Abstract
Research question: Corporate social responsibility (CSR) is increasingly important to business, including professional team sport organisations. Scholars focusing on CSR in sport have generally examined content-related issues such as implementation, motives or outcomes. The purpose of this paper is to add to that body of knowledge by focusing on process-related issues. Specifically, we explore the decision-making process used in relation to CSR-related programmes in the charitable foundations of the English football clubs.
Research methods: Employing a grounded theory method and drawing on the analysis and synthesis of 32 interviews and 25 organisational documents, this research explored managerial decision-making with regard to CSR in English football.

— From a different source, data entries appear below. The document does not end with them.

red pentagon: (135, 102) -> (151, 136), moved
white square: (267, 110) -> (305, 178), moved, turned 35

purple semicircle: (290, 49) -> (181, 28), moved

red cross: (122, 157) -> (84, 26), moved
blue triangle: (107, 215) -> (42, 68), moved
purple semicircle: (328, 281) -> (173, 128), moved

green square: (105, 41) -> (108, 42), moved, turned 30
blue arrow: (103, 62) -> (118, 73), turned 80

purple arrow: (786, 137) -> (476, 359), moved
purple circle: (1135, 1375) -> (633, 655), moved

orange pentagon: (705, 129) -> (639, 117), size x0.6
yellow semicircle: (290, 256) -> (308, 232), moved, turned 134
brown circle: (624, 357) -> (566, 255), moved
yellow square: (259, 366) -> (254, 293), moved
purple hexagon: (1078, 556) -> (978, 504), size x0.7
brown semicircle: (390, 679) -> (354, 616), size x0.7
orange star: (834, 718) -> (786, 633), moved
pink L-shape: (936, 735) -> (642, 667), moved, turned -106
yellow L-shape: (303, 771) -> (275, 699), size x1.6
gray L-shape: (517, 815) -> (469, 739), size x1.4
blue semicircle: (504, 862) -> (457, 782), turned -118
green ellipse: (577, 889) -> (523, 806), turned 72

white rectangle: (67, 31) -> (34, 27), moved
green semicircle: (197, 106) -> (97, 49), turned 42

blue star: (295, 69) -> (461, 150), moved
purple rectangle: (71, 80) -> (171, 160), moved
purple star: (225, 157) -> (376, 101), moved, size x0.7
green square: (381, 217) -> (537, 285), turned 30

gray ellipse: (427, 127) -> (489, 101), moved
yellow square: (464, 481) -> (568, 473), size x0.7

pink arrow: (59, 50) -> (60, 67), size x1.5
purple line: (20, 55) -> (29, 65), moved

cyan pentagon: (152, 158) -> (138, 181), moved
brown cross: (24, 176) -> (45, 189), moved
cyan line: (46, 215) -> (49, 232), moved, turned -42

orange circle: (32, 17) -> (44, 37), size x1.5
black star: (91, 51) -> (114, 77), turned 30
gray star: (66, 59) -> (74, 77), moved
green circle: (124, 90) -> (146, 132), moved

Results and findings: The findings reveal that decision-making consists of four simultaneous micro-social processes (‘harmonising’, ‘safeguarding’, ‘manoeuvring’ and ‘transcending’) that form the platform upon which the managers in the charitable foundations of the English football clubs make decisions. These four micro-social processes together represent assessable transcendence; a process that is fortified by passion, contingent on trust, sustained by communication and substantiated by factual performance enables CSR formulation and implementation in this organisational context.
Implications: The significance of this study for the sport management literature is threefold: (1) it focuses on the individual level of analysis, (2) it shifts the focus of the scholarly activity away from CSR content-based research towards more process-oriented approaches and (3) it adds to the limited number of studies that have utilised grounded theory in a rounded manner.
Acknowledgements
This paper won the 2013 European Association of Sport Management New Researcher Award (NRA) and the lead author would like to thank the NRA committee for providing him with feedback that helped a great deal in strengthening this manuscript. The first author would also like to especially acknowledge his advisory team (Dr Terri Byers, Dr Benoît Senaux and Professor Simon Chadwick) for the continuous support throughout this study. Last but not least, the lead author acknowledges the courtesy afforded to him by all the ‘managers’ who took part in this research.